For the past couple of days or so I have been reading a book (review forthcoming) that is about the little peoples who inhabited the area originally known as Lotharingia. This name is not likely to be very familiar to people, but the lands of Lotharingia are more familiar to others in that they have been a familiar object of contention between the rival powers of France and Germany that have sought to dominate them throughout history, even as they have sought to find freedom and safety for themselves in their own smaller states and areas. It so happens, as a matter of coincidence (or not), that a great deal of my own ancestry happens to come from this particular area, among the Swiss, Rhenish Germans, Dutch, and inhabitants of Alsace-Lorraine whose homelands are the fragmented remains of a division of lands between the three grandsons of Charlemagne in 843.

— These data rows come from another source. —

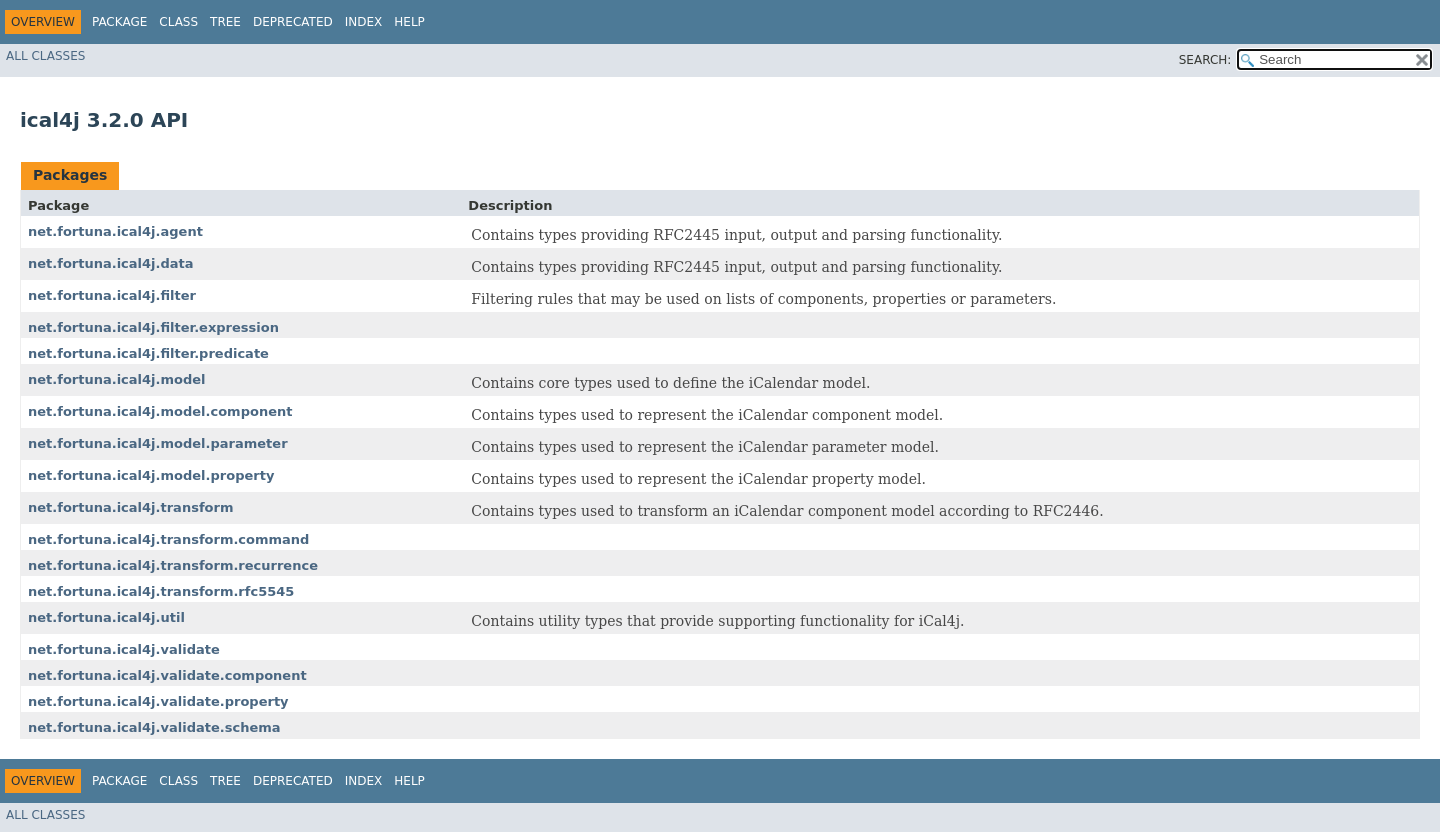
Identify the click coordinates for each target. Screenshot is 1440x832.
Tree (225, 22)
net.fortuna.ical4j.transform (130, 507)
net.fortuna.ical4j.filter (112, 295)
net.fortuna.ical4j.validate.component (167, 675)
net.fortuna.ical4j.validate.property (158, 701)
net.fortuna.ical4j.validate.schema (154, 727)
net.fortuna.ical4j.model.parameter (158, 443)
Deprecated (293, 22)
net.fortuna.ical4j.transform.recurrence (173, 565)
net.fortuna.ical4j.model (117, 379)
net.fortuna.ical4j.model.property (151, 475)
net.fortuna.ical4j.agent (115, 231)
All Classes (45, 56)
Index (364, 22)
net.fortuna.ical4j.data (111, 263)
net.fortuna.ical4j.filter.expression (153, 327)
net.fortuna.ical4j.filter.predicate (148, 353)
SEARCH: (1205, 60)
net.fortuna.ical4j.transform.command (168, 539)
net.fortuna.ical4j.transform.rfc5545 (161, 591)
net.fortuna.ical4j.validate (124, 649)
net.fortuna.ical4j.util (106, 617)
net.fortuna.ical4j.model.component (160, 411)
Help (409, 22)
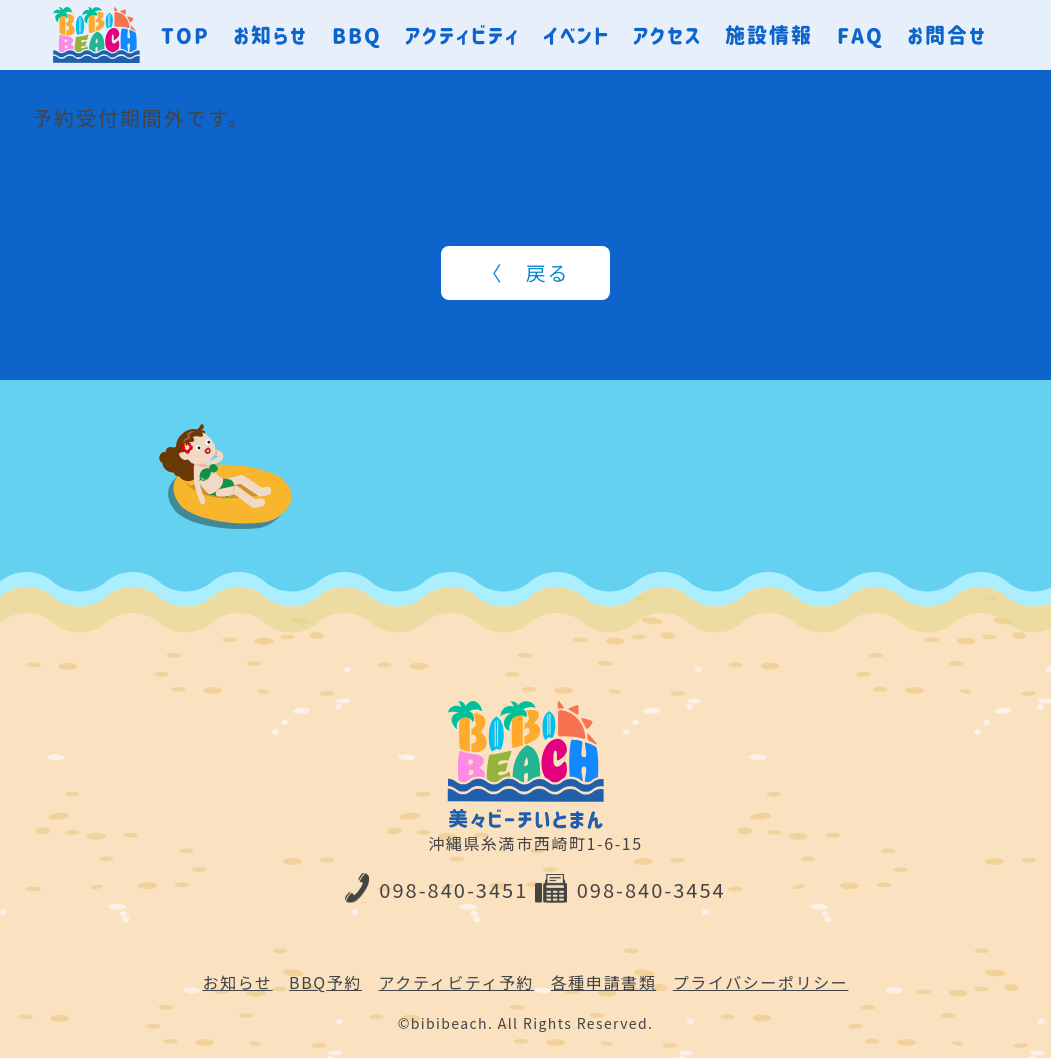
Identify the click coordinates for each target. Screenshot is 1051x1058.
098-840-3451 (436, 889)
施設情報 (769, 35)
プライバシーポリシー (761, 982)
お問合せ (947, 35)
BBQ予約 (325, 982)
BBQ (357, 35)
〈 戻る (526, 272)
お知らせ (270, 35)
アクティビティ (462, 35)
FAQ (860, 35)
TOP (185, 35)
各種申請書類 (604, 982)
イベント (576, 35)
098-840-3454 (630, 889)
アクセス (667, 35)
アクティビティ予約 (457, 982)
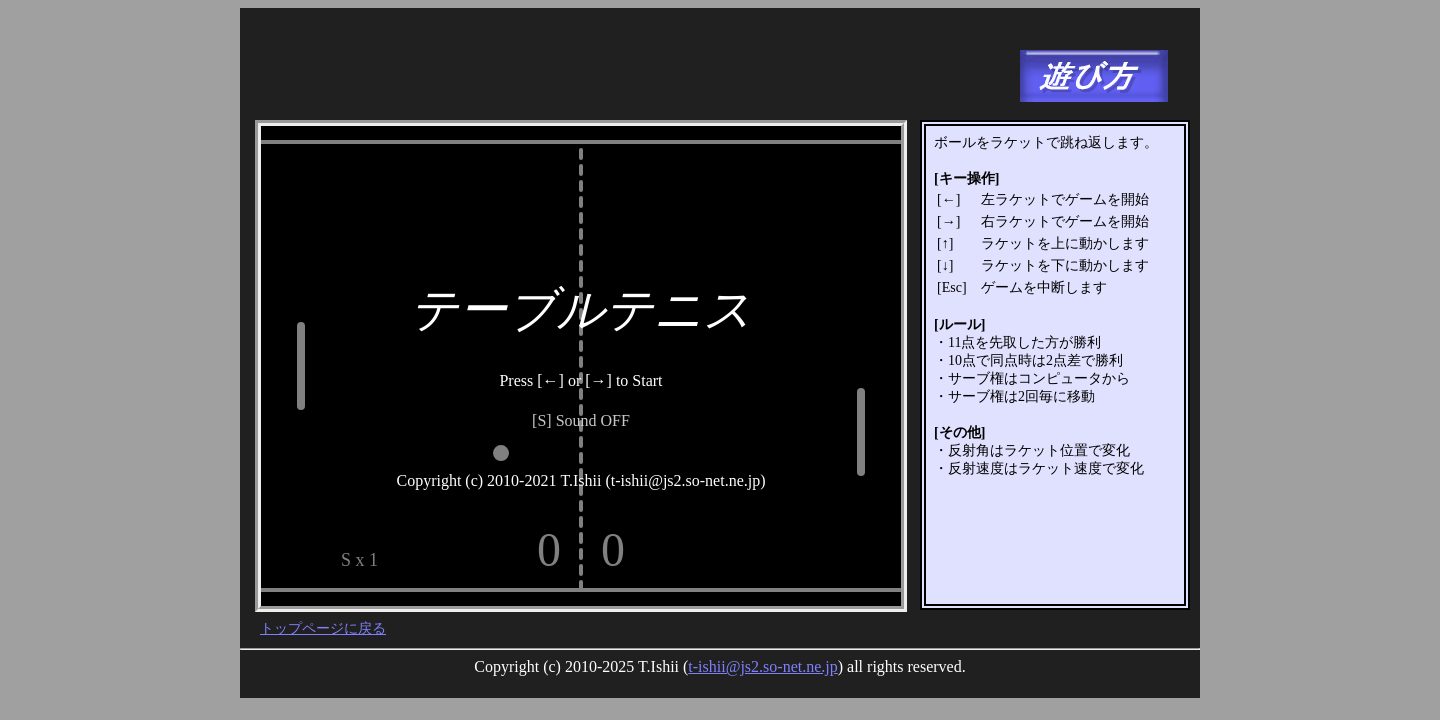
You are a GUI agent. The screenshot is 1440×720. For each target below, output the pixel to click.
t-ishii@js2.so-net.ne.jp (762, 666)
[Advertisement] (619, 65)
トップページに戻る (323, 628)
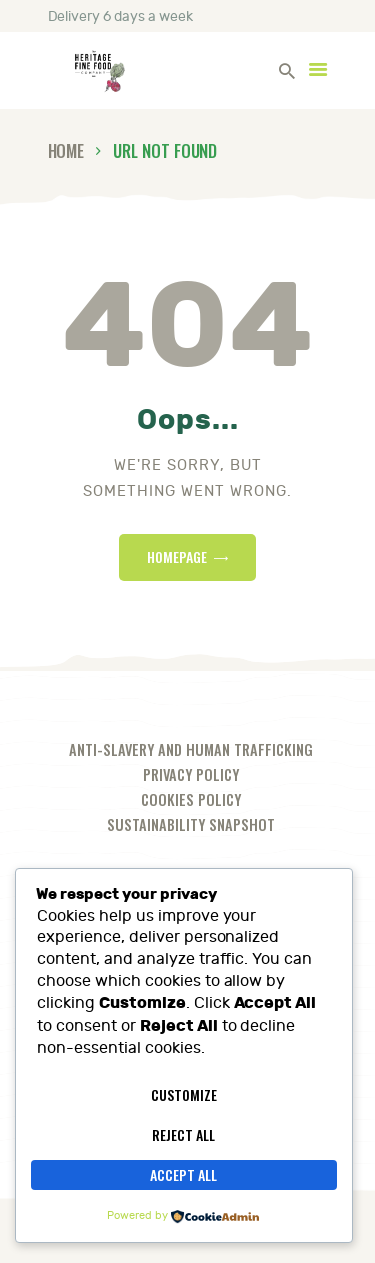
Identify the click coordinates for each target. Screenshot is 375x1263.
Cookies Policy (191, 799)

When one thinks of the evils that the Germans and French have inflicted upon the small peoples whom they sought to dominate between them, all so that they could increase the size of their own empires without a great deal of concern for the wishes and well-being of those under their rule, it is easy to get upset that so much of history focuses on the egotism of rulers and the horrors that they inflict on the world in order to obtain what they desire and so little attention is given to the desire of people to remain free in their own smaller communities, which are so often doomed to be the battleground of those who wish to be great and powerful. It is not enough merely to be a battleground, but crops are burned, cities destroyed, ordinary people starved and tortured and killed by the thousand all to gratify the ego of those who already have under their control more than they can handle.

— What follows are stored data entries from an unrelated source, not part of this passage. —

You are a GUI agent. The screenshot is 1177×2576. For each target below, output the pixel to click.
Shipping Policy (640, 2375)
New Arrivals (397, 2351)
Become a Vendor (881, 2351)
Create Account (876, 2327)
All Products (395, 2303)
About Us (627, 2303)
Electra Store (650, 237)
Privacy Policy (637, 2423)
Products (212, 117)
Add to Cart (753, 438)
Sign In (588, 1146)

A great deal of life’s pleasures come from the little places that one calls home. What makes someone a cosmopolitan is not destroying their little local identities, the places one calls home, the people and areas one knows intimately well, but rather being a citizen of many such little areas, each with their own characteristics, concerns, and ways. Ultimately, we do not belong to any great world except by being a part of many small worlds. Sometimes these worlds end up lasting for many generations, defying the forces of gigantism and decay to destroy what has been maintained over a long duration of time. Sometimes these small worlds flicker into existence only for a moment before vanishing once again into the mists of time to be entirely forgotten, unless they were fortunate enough to have gotten the attention of someone who was able to immortalize them in some fashion. Not all places or times are so fortunate as to have someone who witnessed them, understood them, and took their story down so that others, later on, can bring them into remembrance once again.
While rulers in such places as Versailles, Madrid, and Vienna quarreled over what slices of land to include in their sprawling empires, there were a host of little people in harm’s ways in small river valleys or communities that hoped to know peace, preserve their way of life, and live free to enjoy the simple pleasures to be found in meadows or pastures, quirky small towns, and the occasional trade ports that connected these areas to the wider world. But as is often the case in the history of the world, little peoples are not often left in peace by those who wish to throw their weight around and become big people on the face of the earth. Whatever great resources and blessings have been placed on the wicked in the world around us, it never satisfies those megalomaniacs who see in a world of innumerable small pieces that live in irritable harmony with those around them places to be crushed and added to their existing domains, out of a misguided belief that small communities are not viable unless they are dominated by some larger central power rather than left to find their own level, whatever it may be. The world would be a much better place if the little people were not caught in harm’s way, but alas, we must deal with the world as it is and not how we would wish it to be.